Kolam: Sahl. Anders Johansson's son Johan 14    "
  Margareta Simonsdotter, went with Russians 26    "
  Anders Simonsson              "            " 15    "
  Anna Simonsdotter              "            " 14    "


The farmers hid their valuable belongings by burying them in the ground or sinking them in the sea and waterways. The enemy's methods of torture to induce the people to reveal their hiding places were well known. Often those who were tortured died and the hiding places were never found. Many never returned to their homes and their relatives searched in vain to find the hidden items.

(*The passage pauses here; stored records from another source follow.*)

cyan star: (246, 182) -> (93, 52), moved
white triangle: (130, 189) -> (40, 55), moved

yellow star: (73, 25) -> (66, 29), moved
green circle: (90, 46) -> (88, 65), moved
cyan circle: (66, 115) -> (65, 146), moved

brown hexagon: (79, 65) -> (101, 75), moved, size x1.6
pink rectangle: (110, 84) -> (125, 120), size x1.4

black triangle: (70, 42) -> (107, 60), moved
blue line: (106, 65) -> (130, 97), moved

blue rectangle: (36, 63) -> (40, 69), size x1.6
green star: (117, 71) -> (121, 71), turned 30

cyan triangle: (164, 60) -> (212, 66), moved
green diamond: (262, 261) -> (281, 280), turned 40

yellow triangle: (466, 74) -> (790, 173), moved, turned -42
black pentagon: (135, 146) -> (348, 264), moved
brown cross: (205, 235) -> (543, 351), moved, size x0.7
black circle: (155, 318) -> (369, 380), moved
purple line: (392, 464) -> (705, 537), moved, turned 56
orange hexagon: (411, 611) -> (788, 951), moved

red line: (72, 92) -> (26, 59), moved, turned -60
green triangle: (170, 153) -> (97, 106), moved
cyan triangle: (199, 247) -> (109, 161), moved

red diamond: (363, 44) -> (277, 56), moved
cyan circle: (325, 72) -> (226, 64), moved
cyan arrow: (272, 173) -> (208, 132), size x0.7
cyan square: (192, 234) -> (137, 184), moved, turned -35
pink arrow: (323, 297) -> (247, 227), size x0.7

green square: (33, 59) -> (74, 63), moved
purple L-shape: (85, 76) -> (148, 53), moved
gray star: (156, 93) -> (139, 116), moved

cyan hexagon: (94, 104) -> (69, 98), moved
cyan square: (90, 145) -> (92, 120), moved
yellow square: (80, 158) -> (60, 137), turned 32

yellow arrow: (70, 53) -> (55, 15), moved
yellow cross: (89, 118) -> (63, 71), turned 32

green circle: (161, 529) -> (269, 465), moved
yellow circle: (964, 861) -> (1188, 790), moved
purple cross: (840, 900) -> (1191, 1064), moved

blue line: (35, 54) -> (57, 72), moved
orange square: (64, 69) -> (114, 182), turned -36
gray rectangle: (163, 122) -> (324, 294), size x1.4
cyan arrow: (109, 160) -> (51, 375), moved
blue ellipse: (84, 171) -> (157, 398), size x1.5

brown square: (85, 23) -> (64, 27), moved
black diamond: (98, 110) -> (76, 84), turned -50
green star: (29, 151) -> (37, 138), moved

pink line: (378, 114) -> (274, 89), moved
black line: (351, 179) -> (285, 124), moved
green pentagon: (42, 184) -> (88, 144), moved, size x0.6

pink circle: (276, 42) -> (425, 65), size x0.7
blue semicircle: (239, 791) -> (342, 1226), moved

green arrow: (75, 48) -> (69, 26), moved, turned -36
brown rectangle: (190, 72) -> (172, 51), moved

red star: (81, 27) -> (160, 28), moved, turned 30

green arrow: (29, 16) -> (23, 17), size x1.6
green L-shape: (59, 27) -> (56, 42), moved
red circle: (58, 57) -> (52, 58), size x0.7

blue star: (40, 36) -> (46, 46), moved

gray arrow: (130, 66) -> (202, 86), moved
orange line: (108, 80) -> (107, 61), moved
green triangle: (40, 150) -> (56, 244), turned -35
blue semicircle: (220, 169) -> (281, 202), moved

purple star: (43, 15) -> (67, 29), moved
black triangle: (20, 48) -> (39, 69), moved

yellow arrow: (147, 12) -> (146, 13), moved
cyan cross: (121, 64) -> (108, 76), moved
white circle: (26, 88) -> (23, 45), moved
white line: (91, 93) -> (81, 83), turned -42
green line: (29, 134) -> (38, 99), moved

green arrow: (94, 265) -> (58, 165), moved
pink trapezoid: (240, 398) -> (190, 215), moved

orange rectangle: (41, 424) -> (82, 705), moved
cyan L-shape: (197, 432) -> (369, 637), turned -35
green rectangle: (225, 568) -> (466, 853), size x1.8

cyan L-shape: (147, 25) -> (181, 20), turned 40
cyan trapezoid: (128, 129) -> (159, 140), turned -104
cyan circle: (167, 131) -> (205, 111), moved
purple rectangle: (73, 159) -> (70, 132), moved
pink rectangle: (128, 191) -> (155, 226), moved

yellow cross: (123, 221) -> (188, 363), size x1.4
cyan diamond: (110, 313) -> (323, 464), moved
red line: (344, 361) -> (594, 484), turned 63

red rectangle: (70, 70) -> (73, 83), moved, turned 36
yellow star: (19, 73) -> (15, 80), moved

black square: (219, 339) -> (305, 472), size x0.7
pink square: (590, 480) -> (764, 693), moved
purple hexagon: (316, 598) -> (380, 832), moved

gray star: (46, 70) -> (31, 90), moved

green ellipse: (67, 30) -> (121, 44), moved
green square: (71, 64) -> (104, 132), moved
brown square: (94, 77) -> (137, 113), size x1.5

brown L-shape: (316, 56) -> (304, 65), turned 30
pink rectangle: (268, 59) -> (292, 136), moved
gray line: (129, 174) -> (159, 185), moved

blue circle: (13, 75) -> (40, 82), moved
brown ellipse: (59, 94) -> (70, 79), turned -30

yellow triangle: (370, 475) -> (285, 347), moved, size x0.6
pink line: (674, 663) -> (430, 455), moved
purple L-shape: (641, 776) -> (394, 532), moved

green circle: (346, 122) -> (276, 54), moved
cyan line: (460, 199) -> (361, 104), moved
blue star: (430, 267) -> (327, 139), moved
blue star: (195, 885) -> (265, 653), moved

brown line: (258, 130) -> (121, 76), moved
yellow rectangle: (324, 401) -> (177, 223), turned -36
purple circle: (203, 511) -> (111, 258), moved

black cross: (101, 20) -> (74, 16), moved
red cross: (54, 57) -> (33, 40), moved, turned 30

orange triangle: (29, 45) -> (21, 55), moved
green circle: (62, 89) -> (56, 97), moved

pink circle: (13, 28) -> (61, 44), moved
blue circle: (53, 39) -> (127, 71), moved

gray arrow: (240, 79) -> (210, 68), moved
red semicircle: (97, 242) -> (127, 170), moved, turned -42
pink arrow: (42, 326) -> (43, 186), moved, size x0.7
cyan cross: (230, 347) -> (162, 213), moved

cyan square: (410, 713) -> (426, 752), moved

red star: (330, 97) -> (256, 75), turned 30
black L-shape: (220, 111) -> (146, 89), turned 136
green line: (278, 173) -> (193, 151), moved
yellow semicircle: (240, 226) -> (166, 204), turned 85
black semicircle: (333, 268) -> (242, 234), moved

During this time period the women had to perform part of the men's work. During tar burning the women took over a large part of the farm work, and other types of businesses that relied on male manpower were required to use female labor. So it is natural that women could not undertake all the motherhood duties. This faulty child care has cost Österbotten more lives than all the wars and pestilence together.

The War of 1808-1809

On 20 Mar 1808 everyone in Kronoby gathered for a parish meeting where Constable Yhrman reported the general situation and asked those present if they would go to war. Abraham bäck answered and said that it was madness to go to war and get shot. But the people agreed that the parish scribe Forsén should accept replies about service in the war.

Russian and Swedish soldiers passed Kronoby twice and the people had a direct knowledge of the war events. The parish residents didn't suffer any damage during the war. No farms were plundered or burned. To meet the requirements of the Russian army, on 1 Oct 1808 the parish provided grain. At a meeting in Gamlakarleby the Russians paid and no home lost horses to the Swedish or Russian troops. At a parish meeting in March 1809 parishioners declared they would not help anyone who was involved with shooting or billeting. Those who were forced to give wood or whose ovens were badly burned from so much baking received compensation in the form of a wagonload of wood.